#### Task brief:
Beneath this line is the data. Output exactly the lines from the line with "is (361, 2576)." to the line with "The height and width of the screenshot is (2576, 296).", both ends included, and nothing more.

#### Extracted data:
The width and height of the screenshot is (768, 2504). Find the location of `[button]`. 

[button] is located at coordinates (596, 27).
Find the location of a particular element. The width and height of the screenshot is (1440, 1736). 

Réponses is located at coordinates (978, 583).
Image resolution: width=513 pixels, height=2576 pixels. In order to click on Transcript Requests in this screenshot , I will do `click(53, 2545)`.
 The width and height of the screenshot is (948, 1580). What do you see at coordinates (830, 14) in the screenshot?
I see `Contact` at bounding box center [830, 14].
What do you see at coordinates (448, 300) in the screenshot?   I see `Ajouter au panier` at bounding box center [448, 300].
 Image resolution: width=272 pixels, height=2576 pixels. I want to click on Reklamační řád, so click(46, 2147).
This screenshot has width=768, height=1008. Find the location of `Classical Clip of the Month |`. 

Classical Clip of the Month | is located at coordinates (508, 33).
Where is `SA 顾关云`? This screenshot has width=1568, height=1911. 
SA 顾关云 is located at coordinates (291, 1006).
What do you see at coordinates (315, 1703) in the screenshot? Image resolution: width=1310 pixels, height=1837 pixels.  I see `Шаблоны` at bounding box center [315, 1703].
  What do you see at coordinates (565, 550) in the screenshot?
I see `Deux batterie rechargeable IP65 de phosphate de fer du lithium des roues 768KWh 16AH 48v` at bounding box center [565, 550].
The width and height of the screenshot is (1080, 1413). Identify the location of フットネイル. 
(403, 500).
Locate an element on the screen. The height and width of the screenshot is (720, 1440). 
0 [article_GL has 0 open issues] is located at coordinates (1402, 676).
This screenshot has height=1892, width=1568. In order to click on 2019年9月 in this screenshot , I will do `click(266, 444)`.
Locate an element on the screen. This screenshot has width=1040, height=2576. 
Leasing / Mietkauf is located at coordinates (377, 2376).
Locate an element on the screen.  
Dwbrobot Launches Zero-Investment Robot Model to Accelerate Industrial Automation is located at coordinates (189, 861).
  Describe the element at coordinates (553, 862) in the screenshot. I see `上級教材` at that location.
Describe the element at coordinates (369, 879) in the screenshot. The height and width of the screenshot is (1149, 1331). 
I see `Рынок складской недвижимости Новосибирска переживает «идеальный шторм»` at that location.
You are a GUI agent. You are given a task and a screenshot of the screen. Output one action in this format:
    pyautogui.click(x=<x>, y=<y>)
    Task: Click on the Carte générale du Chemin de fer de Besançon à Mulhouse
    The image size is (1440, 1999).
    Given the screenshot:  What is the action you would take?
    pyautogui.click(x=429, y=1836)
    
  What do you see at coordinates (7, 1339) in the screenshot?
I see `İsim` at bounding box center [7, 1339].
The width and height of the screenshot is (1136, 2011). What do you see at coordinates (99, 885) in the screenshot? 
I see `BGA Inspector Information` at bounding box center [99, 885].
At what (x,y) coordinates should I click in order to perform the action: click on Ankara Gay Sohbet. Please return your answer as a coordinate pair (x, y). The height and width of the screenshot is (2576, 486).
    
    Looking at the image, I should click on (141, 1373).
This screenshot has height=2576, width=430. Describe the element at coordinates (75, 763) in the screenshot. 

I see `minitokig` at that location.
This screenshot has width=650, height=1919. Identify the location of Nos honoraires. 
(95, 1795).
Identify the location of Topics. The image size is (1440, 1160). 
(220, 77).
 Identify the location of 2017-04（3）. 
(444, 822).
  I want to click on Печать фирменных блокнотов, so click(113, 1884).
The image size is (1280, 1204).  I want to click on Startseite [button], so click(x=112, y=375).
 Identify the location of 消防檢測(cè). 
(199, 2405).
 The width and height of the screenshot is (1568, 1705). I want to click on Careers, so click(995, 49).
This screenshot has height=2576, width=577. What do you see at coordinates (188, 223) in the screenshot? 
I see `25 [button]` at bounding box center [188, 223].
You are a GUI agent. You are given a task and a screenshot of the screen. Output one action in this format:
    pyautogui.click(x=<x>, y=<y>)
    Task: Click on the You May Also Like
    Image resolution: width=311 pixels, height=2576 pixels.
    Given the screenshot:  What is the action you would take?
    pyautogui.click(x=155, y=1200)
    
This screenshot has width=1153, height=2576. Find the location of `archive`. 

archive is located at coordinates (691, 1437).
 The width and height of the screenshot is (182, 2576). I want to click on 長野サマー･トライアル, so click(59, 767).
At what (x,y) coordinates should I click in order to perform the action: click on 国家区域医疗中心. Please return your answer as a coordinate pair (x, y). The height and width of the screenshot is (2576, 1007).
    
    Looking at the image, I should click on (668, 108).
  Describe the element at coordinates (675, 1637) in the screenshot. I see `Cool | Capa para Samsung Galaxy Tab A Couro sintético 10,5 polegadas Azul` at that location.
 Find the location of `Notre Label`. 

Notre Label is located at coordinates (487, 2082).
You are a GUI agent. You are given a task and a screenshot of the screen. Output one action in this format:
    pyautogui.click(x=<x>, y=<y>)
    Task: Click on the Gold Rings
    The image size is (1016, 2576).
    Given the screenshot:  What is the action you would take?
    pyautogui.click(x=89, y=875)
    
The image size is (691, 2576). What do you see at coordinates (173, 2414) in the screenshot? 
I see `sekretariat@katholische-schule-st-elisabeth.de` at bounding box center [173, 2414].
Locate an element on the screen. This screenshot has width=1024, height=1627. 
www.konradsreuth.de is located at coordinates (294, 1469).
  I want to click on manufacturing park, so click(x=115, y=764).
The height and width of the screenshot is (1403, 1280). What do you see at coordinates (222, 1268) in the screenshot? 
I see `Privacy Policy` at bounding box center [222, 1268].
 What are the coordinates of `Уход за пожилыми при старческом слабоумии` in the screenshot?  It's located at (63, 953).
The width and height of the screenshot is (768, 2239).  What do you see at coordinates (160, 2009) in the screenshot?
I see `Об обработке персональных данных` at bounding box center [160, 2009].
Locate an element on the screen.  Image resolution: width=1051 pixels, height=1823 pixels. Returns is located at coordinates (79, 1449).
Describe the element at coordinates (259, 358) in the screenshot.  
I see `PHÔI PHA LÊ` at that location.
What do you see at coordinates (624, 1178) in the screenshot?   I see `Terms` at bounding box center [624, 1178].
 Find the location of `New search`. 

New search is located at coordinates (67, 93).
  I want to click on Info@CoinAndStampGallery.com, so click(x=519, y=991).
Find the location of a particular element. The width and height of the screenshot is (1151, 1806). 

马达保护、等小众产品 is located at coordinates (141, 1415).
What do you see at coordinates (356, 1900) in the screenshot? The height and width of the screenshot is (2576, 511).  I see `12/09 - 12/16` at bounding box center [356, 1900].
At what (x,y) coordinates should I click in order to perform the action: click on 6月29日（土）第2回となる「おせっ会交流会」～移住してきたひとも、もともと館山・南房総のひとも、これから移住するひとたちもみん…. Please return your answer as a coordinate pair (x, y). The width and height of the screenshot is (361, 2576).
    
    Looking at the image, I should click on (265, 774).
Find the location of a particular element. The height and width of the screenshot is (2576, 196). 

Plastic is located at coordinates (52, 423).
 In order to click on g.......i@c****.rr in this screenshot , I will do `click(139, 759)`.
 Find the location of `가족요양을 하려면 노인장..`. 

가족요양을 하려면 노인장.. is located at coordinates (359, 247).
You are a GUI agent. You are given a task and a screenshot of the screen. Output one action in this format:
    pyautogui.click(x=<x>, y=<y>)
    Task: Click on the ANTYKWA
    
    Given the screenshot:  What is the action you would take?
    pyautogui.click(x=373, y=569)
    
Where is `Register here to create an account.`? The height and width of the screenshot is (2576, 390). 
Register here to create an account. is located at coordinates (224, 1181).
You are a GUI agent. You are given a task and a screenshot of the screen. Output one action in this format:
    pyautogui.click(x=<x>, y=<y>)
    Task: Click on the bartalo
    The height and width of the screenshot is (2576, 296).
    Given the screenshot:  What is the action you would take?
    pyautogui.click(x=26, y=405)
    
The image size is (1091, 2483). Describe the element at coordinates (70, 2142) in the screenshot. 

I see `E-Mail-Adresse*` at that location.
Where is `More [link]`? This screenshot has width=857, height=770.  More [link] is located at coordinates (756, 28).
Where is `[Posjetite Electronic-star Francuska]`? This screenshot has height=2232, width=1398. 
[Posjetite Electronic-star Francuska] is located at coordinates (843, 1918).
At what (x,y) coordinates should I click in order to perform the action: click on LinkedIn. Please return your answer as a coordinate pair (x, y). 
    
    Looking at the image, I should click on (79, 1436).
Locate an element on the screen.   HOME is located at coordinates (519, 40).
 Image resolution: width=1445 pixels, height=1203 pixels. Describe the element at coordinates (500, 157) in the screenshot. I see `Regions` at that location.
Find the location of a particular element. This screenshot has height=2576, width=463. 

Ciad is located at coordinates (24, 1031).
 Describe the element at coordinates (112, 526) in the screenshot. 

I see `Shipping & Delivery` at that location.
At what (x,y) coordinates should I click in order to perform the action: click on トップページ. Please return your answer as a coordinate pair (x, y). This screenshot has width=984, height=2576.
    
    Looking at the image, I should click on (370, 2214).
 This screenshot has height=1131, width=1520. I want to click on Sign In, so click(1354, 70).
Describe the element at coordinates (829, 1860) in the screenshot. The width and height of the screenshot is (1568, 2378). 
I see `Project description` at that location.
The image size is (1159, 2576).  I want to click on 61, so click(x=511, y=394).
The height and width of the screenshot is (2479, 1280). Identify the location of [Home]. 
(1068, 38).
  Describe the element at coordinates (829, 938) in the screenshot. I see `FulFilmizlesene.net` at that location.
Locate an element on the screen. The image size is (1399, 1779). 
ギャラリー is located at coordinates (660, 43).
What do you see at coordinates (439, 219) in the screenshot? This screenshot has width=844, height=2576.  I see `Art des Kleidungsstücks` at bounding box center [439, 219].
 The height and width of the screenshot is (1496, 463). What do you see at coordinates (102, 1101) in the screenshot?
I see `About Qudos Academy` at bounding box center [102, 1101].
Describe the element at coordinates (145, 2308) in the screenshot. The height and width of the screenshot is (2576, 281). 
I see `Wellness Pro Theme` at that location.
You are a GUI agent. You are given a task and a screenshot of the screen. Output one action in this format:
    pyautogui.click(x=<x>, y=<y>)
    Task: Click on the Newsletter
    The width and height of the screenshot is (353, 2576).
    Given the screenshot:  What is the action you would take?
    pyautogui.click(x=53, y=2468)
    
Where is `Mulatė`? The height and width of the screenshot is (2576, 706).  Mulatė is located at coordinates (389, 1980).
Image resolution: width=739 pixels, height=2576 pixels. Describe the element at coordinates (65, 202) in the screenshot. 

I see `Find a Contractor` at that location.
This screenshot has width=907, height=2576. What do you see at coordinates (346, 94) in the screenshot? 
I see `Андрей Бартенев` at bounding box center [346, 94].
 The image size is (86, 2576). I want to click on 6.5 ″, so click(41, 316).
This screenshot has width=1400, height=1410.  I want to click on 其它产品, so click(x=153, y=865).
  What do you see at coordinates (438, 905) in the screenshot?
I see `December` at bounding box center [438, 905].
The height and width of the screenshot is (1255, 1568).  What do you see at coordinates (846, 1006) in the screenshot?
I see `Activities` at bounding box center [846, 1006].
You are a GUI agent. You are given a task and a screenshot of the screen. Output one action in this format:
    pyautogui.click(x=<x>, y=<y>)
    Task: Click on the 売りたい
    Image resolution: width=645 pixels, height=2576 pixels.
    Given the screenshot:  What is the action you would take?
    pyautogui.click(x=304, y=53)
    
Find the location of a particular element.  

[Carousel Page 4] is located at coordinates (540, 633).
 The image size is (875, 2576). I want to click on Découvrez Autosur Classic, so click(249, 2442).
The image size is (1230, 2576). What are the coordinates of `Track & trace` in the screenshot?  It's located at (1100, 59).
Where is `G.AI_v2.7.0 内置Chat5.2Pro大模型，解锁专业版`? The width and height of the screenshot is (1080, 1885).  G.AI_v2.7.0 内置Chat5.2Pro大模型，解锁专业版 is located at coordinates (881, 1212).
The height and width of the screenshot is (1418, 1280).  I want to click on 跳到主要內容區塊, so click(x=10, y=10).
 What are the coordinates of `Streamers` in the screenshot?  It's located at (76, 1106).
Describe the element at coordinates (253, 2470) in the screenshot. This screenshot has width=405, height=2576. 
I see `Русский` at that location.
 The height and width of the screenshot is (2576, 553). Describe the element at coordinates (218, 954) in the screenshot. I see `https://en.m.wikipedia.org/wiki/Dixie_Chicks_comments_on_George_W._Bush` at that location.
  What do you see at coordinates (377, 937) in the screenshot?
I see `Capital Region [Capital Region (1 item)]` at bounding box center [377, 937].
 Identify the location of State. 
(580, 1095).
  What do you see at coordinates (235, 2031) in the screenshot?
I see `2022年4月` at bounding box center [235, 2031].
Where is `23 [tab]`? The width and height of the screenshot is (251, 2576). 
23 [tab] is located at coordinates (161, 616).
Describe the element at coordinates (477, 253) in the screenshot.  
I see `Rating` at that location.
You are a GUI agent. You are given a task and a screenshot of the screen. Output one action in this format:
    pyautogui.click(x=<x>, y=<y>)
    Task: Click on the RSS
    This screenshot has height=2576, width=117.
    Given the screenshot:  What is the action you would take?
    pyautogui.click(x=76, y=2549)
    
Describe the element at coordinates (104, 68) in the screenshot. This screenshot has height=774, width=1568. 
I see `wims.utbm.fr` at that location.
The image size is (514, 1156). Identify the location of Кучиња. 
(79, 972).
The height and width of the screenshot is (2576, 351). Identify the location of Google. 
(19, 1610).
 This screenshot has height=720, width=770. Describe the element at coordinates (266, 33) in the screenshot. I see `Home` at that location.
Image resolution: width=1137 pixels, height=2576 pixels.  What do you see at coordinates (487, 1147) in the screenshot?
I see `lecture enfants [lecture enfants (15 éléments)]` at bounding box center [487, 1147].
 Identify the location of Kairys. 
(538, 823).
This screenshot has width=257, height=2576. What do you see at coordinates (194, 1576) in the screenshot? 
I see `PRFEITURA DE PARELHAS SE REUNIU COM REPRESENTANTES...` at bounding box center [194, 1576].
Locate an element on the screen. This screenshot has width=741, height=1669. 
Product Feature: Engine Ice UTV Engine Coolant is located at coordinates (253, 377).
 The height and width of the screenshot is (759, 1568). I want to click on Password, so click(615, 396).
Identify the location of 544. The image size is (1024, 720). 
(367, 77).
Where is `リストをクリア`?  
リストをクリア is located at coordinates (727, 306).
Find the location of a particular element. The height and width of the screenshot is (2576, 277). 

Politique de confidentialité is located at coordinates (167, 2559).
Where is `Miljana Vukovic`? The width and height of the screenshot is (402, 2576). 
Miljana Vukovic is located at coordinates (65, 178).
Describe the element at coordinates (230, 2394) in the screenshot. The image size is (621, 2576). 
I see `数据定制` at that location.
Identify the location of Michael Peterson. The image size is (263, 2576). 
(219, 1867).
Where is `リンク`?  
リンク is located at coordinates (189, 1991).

#### Result below:
At what (x,y) coordinates should I click in order to perform the action: click on 6月29日（土）第2回となる「おせっ会交流会」～移住してきたひとも、もともと館山・南房総のひとも、これから移住するひとたちもみん…. Please return your answer as a coordinate pair (x, y). The width and height of the screenshot is (361, 2576).
    
    Looking at the image, I should click on (265, 774).
Find the location of a particular element. The height and width of the screenshot is (2576, 196). 

Plastic is located at coordinates (52, 423).
 In order to click on g.......i@c****.rr in this screenshot , I will do `click(139, 759)`.
 Find the location of `가족요양을 하려면 노인장..`. 

가족요양을 하려면 노인장.. is located at coordinates (359, 247).
You are a GUI agent. You are given a task and a screenshot of the screen. Output one action in this format:
    pyautogui.click(x=<x>, y=<y>)
    Task: Click on the ANTYKWA
    
    Given the screenshot:  What is the action you would take?
    pyautogui.click(x=373, y=569)
    
Where is `Register here to create an account.`? The height and width of the screenshot is (2576, 390). 
Register here to create an account. is located at coordinates (224, 1181).
You are a GUI agent. You are given a task and a screenshot of the screen. Output one action in this format:
    pyautogui.click(x=<x>, y=<y>)
    Task: Click on the bartalo
    The height and width of the screenshot is (2576, 296).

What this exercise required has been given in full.